═══ The data ═══

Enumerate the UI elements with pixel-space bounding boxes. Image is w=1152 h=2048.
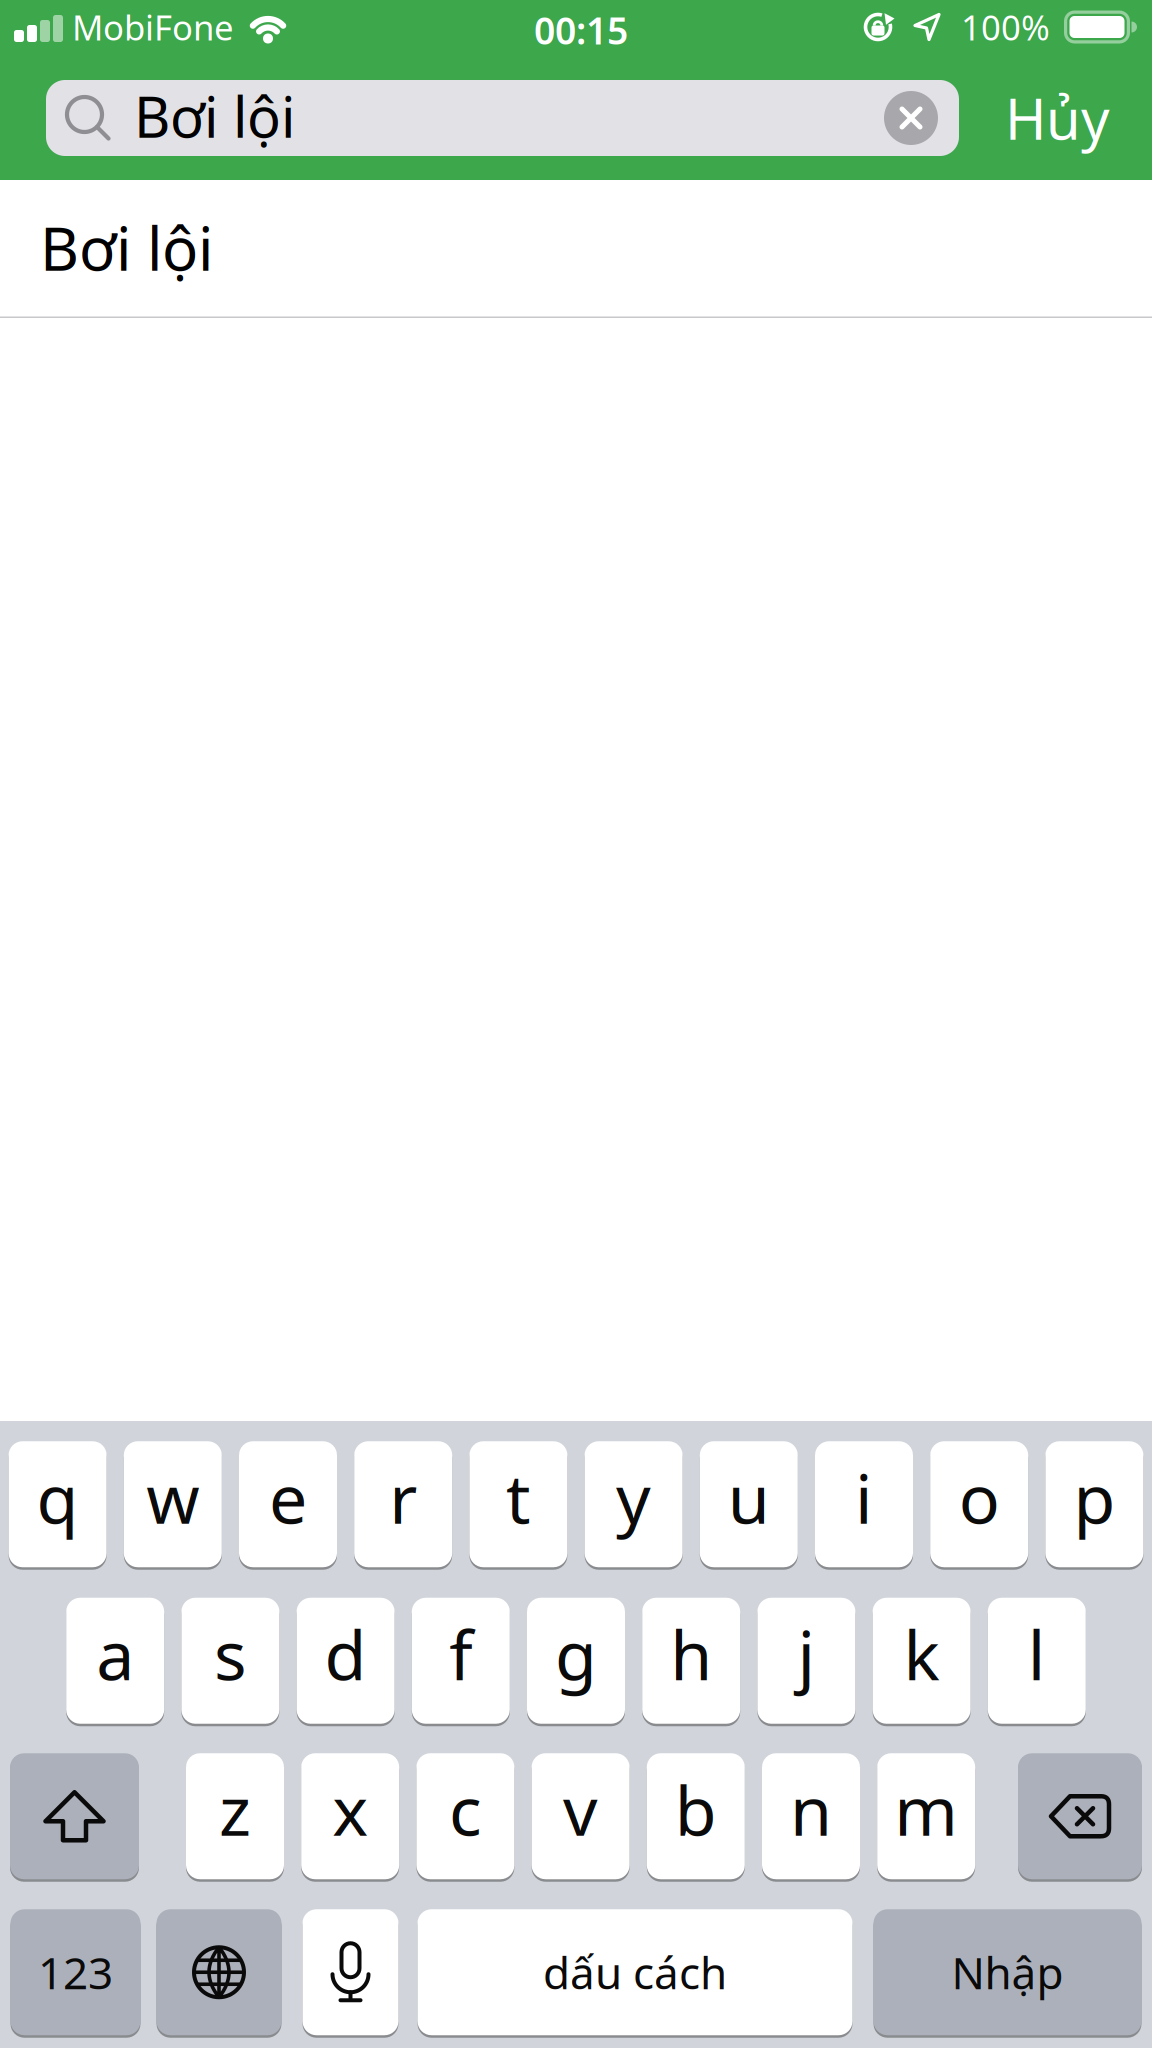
staticText: o [959,1452,1000,1542]
staticText: p [1073,1452,1115,1542]
button[interactable]: z [186,1752,284,1880]
staticText: v [563,1764,598,1854]
button[interactable]: e [239,1440,337,1568]
staticText: Hủy [1005,81,1110,155]
staticText: Bơi lội [40,208,213,287]
button[interactable]: w [124,1440,222,1568]
staticText: a [96,1609,134,1699]
button[interactable]: Next keyboard [156,1908,282,2036]
button[interactable]: x [301,1752,399,1880]
staticText: 123 [38,1943,113,2001]
button[interactable]: j [757,1596,855,1725]
staticText: Nhập [952,1943,1064,2001]
button[interactable]: q [9,1440,107,1568]
staticText: q [37,1452,79,1542]
button[interactable]: m [877,1752,975,1880]
button[interactable]: Nhập [874,1908,1142,2036]
staticText: c [449,1764,482,1854]
staticText: r [389,1452,417,1542]
staticText: Bơi lội [134,79,295,153]
staticText: h [670,1609,712,1699]
button[interactable]: f [412,1596,510,1725]
button[interactable]: Bơi lội [0,180,1152,316]
staticText: dấu cách [543,1943,727,2001]
button[interactable]: v [532,1752,630,1880]
button[interactable]: g [527,1596,625,1725]
staticText: z [219,1764,251,1854]
button[interactable]: r [354,1440,452,1568]
button[interactable]: n [762,1752,860,1880]
button[interactable]: s [181,1596,279,1725]
staticText: w [146,1452,199,1542]
staticText: y [616,1452,651,1542]
button[interactable]: l [988,1596,1086,1725]
staticText: 100% [961,4,1050,50]
button[interactable]: t [469,1440,567,1568]
button[interactable]: Hủy [1005,81,1110,155]
button[interactable]: Dictation [302,1908,398,2036]
staticText: b [675,1764,717,1854]
staticText: e [269,1452,307,1542]
staticText: MobiFone [72,4,234,50]
button[interactable]: 123 [10,1908,140,2036]
staticText: u [728,1452,770,1542]
staticText: f [449,1609,472,1699]
button[interactable]: p [1045,1440,1143,1568]
staticText: g [555,1609,597,1699]
button[interactable]: c [416,1752,514,1880]
button[interactable]: h [642,1596,740,1725]
staticText: d [325,1609,367,1699]
staticText: s [214,1609,247,1699]
staticText: n [790,1764,832,1854]
staticText: l [1028,1609,1046,1699]
button[interactable]: d [297,1596,395,1725]
button[interactable]: o [930,1440,1028,1568]
button[interactable]: a [66,1596,164,1725]
button[interactable]: Clear text [884,91,938,145]
button[interactable]: u [700,1440,798,1568]
button[interactable]: y [585,1440,683,1568]
staticText: k [904,1609,940,1699]
staticText: t [506,1452,531,1542]
button[interactable]: dấu cách [418,1908,852,2036]
button[interactable]: i [815,1440,913,1568]
button[interactable]: b [647,1752,745,1880]
staticText: m [894,1764,958,1854]
button[interactable]: k [873,1596,971,1725]
button[interactable]: Delete [1018,1752,1142,1880]
staticText: j [797,1609,815,1699]
button[interactable]: Shift [10,1752,139,1880]
staticText: i [855,1452,873,1542]
staticText: x [332,1764,368,1854]
staticText: 00:15 [534,5,628,55]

═══

**Task statement**
Your task is to copy each line of the data above that holds "cách".

**Response area**
staticText: dấu cách [543,1943,727,2001]
button[interactable]: dấu cách [418,1908,852,2036]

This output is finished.